We shared this spot for a second with a blue tailed lizard. And on again..Victor has a schedule to keep us on. Up more stairs to another patio with a few incense selling stands and a carved "very fine caligraphy". It says "One Pillar Supporting Heaven"
Kind of like Goldentop's mission statement...a good one at that...to the point. We buy incense and we both make offerings in this icehouse sized incense burner, I prayed for our new dughter. I dont know what P prayed for but she started to cry afterwards so...Then...guess what? Up more stairs...just short though a door....
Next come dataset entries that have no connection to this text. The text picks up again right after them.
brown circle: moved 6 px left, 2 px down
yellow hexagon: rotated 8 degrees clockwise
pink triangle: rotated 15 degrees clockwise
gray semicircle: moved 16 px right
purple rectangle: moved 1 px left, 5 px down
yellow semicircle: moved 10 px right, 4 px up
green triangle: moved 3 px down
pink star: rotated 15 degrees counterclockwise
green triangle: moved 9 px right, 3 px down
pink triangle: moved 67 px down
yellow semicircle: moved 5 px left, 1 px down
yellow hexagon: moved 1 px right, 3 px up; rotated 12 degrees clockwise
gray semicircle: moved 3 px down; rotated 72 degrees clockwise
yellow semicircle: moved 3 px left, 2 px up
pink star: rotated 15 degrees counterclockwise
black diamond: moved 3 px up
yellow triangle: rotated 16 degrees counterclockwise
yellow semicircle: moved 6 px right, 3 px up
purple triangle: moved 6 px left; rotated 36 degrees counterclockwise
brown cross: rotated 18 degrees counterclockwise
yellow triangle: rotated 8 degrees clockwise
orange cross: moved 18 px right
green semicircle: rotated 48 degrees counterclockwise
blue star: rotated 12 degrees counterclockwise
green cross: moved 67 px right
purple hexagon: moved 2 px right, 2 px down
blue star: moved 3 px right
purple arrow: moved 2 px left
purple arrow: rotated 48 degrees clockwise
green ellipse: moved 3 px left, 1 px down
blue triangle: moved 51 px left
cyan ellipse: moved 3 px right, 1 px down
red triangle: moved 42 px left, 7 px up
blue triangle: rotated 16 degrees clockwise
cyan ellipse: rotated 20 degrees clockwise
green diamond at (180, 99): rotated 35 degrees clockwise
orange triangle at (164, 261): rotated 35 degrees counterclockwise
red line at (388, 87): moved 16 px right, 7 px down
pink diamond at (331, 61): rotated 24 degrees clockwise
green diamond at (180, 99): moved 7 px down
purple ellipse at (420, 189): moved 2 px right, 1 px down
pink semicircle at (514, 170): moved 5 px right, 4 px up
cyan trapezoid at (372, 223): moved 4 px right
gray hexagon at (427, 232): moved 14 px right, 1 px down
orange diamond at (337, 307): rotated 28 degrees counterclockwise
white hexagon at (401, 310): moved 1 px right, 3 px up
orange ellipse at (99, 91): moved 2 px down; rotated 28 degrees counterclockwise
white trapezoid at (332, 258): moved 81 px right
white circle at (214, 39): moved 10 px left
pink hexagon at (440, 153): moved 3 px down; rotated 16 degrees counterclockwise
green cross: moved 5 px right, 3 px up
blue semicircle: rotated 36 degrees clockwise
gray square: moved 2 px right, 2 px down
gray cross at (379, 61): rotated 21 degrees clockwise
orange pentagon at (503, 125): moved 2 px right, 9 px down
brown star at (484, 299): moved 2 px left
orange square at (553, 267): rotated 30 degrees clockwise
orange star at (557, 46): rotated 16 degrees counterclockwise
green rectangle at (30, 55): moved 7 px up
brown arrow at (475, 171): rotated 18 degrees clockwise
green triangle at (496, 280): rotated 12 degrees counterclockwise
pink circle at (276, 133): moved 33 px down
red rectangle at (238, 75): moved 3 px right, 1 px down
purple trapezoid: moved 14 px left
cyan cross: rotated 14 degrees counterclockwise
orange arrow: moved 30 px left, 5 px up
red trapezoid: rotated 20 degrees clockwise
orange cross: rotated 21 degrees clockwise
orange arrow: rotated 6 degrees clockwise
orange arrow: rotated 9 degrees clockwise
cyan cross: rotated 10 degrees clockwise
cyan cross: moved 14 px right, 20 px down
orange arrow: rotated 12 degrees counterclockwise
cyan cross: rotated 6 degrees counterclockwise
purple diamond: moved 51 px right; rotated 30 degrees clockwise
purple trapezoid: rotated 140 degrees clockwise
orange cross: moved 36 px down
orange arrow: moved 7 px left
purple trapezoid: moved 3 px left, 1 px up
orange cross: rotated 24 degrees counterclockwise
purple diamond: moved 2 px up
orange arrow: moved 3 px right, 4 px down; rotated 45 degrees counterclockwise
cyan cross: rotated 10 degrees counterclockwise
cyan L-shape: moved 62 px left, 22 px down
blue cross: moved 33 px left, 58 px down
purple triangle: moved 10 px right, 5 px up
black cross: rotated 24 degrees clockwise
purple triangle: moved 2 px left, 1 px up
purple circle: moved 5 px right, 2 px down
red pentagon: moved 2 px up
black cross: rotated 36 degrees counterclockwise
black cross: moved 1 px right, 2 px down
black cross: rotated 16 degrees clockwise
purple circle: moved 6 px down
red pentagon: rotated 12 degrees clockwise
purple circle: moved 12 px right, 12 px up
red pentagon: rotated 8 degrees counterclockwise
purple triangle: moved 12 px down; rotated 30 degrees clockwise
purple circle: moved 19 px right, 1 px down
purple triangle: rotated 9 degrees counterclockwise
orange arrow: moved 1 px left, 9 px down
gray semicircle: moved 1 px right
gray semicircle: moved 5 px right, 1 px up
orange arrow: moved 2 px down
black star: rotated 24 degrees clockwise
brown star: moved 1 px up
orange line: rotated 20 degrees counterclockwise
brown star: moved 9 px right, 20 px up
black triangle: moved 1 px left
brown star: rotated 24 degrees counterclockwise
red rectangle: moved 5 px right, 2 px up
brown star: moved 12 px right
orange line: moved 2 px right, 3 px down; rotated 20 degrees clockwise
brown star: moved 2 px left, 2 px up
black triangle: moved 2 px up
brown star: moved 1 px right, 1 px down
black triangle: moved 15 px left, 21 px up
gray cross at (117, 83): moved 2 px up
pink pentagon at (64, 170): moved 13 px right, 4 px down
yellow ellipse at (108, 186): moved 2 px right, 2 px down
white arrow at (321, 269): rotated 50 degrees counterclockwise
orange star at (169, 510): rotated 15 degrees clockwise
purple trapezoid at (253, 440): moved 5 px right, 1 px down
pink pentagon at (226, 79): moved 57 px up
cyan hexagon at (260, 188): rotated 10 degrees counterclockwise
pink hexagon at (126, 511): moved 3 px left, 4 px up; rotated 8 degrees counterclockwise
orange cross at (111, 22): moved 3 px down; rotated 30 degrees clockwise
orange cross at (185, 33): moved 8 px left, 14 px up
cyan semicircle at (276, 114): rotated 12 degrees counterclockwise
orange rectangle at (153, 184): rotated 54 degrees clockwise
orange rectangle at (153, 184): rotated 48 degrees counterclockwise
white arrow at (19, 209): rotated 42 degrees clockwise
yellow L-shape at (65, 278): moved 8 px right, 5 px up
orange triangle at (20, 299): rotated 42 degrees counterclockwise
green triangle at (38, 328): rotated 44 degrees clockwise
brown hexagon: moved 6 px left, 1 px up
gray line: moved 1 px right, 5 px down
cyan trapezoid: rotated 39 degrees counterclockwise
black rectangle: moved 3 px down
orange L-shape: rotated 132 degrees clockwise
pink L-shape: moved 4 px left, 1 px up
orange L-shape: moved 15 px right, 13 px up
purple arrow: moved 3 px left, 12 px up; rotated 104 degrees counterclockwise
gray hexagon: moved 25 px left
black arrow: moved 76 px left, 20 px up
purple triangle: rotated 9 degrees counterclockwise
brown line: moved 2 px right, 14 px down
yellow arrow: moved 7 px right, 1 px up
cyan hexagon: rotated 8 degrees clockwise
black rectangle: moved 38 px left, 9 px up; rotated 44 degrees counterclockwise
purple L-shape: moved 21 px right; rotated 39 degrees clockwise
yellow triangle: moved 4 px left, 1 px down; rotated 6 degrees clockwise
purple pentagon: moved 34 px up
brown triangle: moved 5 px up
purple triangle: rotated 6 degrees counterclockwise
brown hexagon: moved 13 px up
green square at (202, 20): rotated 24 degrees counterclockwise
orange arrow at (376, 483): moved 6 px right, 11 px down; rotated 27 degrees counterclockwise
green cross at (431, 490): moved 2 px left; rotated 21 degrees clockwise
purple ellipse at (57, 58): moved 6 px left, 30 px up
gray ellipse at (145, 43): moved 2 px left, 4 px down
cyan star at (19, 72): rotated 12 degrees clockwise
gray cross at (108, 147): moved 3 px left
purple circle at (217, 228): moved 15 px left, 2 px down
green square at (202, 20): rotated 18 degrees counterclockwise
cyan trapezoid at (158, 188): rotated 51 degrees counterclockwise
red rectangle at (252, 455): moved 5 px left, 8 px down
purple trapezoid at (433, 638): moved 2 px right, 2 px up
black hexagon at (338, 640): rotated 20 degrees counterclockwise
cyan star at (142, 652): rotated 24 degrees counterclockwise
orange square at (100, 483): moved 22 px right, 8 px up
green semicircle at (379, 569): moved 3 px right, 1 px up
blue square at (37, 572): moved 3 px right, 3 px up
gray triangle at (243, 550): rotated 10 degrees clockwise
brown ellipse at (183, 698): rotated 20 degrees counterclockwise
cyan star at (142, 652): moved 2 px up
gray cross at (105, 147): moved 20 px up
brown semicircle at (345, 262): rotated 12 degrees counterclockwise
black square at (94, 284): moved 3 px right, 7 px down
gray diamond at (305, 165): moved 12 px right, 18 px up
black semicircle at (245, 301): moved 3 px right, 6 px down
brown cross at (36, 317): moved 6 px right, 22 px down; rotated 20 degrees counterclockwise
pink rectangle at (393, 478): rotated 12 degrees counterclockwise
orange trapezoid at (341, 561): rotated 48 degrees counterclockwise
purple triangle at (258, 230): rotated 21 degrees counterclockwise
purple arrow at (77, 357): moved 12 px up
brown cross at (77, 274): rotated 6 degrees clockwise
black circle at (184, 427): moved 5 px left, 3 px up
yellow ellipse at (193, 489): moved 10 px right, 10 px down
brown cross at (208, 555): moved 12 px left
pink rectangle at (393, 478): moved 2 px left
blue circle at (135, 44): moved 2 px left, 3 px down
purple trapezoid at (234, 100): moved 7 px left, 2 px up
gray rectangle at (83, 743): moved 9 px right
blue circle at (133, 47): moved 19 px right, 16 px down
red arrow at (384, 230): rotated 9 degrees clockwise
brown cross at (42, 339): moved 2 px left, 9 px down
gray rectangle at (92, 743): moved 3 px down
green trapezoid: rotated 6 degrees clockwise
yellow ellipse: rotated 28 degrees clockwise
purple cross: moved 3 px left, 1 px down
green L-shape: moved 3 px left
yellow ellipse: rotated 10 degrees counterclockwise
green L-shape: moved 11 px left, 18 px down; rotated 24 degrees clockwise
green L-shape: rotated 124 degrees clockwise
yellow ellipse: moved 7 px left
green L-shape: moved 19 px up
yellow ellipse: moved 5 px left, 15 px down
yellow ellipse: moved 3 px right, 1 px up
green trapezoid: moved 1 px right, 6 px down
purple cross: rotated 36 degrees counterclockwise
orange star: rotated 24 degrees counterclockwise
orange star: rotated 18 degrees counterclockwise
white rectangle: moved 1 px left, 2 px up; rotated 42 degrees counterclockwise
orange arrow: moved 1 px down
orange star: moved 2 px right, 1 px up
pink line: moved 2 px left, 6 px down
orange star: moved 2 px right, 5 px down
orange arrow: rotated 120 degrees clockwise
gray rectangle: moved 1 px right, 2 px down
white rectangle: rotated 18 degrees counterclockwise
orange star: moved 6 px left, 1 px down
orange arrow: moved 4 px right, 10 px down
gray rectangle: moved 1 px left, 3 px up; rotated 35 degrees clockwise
OKAY HANG ON FLASH FORWARD!! BTW now it's 5pm Wuhan BestWestern and I just changed my daughter's first poop in our family...BIG NEWS cause we've been pumping her with apple juice, watermellon and teething biscits for 36 hours...it had to blow sometime and we were eagerly awaiting this blessed event...which just happened now 2 times in the last 30 minutes...never been so happy to smell diareah before..she fits in with mom and papa now..at least at one point she stood there..peeing on the floor...and laughed with us.
okay back to the misty mountain... we go through a door into a coutyard where shrines lead off all sides. each has sliding doors which are locked and some purpose related to the life of Zhengwu the mystic who is the root of his whole mountain. I'll find a link to his story so I dont butcher it.